To thrive in this global US$70 trillion industry, firms must have an infrastructure designed for ongoing change. Simply being responsive to change will not be enough to succeed in the future.
Asset managers must address every core function of the enterprise if they are to successfully transform.
Distribution, sales and marketing
Distribution operating models have not been immune to technology-driven disruption. Leading firms are redesigning their distribution organizations and adopting technology to address the rapid shifts in product demand and service levels across institutional, retail direct and intermediary channels.
From a product perspective, firms are adopting life cycle views and engaging resources from investments, operations, finance, risk, compliance and distribution to thoughtfully assess the end-to-end impact and cost of new product or mandates.
Front office
Nowhere has the need for differentiated talent been more evident than in the front office. Historically, product-led growth through innovation has been sufficient to drive net AUM growth.
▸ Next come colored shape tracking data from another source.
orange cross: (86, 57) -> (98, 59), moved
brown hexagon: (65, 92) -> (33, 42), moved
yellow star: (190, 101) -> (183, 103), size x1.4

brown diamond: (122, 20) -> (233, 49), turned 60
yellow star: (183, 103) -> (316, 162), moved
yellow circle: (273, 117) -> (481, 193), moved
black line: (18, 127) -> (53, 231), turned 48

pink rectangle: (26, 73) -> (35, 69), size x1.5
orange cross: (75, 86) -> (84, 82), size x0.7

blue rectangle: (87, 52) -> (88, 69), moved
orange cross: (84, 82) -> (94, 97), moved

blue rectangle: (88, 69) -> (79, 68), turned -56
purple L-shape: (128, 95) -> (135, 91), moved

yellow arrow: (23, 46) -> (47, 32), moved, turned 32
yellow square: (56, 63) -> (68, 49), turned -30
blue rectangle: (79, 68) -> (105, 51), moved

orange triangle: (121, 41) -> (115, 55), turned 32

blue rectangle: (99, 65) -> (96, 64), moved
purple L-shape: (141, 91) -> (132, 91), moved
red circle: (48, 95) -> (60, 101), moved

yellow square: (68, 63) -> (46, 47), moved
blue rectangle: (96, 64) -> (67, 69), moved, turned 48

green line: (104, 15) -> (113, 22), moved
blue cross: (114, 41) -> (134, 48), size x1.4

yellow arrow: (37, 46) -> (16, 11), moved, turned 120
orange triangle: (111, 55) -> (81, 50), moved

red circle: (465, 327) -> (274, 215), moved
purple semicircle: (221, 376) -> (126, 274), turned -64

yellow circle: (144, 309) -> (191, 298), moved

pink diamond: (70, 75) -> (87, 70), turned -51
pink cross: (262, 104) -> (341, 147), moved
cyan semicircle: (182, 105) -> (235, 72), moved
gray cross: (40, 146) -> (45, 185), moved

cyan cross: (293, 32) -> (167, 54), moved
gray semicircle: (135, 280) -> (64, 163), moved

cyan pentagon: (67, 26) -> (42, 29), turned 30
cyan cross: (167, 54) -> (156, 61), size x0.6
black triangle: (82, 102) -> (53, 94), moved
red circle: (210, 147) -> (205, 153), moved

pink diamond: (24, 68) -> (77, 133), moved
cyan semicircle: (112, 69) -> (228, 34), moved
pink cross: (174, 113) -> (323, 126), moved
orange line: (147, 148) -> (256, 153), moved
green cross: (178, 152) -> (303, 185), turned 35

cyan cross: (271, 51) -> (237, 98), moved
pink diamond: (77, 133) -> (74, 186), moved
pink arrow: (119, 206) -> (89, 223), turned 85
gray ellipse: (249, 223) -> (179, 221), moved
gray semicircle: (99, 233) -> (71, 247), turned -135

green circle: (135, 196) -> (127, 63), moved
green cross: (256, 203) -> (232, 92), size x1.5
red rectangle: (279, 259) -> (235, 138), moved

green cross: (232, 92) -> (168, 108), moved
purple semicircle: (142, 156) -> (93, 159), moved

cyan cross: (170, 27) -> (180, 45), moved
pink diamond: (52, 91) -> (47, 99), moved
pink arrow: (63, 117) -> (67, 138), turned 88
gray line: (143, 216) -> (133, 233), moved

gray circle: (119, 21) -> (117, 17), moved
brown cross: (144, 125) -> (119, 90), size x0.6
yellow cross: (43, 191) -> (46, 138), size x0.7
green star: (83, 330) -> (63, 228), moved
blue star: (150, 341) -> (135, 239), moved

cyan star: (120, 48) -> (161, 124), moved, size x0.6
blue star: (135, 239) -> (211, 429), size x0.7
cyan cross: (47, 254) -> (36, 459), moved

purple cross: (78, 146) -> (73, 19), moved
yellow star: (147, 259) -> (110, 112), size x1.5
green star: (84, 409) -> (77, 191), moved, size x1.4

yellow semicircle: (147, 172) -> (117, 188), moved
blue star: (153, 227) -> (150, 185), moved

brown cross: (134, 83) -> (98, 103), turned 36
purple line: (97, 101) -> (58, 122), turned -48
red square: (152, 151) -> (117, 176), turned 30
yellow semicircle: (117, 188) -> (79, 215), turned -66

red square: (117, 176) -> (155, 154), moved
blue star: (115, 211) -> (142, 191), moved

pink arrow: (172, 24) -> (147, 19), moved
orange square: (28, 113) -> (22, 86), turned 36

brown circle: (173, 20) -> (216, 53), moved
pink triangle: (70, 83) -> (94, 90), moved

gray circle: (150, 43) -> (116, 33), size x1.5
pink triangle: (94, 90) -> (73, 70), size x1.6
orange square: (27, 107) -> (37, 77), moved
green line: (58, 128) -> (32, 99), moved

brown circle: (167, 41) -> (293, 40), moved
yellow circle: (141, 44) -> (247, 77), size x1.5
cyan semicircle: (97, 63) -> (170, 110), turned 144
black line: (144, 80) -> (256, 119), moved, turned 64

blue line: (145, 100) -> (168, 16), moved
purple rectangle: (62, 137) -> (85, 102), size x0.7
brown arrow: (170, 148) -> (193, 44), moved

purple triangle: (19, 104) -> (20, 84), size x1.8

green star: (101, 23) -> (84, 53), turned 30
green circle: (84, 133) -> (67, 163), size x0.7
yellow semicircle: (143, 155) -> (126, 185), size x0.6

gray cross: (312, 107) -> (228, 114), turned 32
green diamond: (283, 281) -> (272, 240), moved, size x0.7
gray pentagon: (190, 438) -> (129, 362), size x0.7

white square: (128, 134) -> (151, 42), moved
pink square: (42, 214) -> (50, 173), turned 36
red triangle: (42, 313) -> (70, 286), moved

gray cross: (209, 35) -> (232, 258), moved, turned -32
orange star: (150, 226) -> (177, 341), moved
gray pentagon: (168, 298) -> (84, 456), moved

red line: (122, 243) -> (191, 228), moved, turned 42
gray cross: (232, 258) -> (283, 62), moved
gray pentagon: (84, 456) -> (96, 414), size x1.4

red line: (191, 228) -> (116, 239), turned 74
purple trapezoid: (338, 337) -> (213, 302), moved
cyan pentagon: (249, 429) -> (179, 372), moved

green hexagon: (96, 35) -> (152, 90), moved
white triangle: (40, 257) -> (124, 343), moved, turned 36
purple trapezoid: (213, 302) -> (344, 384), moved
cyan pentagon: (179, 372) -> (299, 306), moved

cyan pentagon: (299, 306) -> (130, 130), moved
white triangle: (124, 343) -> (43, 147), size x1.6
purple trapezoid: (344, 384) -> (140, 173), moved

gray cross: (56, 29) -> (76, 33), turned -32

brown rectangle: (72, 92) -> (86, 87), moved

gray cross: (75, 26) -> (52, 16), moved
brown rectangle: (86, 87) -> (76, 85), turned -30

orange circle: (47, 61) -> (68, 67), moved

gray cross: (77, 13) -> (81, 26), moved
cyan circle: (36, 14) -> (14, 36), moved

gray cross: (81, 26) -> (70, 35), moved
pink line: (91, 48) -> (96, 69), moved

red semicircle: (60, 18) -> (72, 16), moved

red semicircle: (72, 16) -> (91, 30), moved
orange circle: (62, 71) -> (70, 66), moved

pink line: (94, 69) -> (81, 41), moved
Whether a firm relied mainly on index, active or smart beta products, the infrastructure for product innovation and investment management has typically included:
- Specialty research
- Asset-class-based portfolio and order-management systems
- Many different Excel-based analytics and models
- A proliferation of market data
- Investment risk and compliance monitoring contemporaneous with the investment decision or trade order
This front office operating model has gradually evolved, with infrastructure and personnel costs rarely challenged.
Middle office
Asset managers have clearly embraced data as a highly valued asset and embraced the stewardship of data, once it has been received from back-office platforms, for reporting to portfolio managers, finance, risk, compliance, clients and regulators.
As such, the middle office has traditionally been a high-cost function spanning manual processes and disparate applications for trade operations, post-trade compliance, performance reporting, position and cash reconciliation and reporting, corporate action verification, broker reconciliation and master data management.
Back office
Scale and complexity issues dominate the back office. The technology investment required to support top-tier firms as they approach or breach the trillion-dollar AUM mark — with hundreds of net asset values (NAVs) to strike and often thousands of separate accounts to support – forces a strategic decision on sourcing.
Related articles
Summary
Asset managers must address every core function of the enterprise if they are to successfully transform, including distribution, sales and marketing and the front, middle and back offices.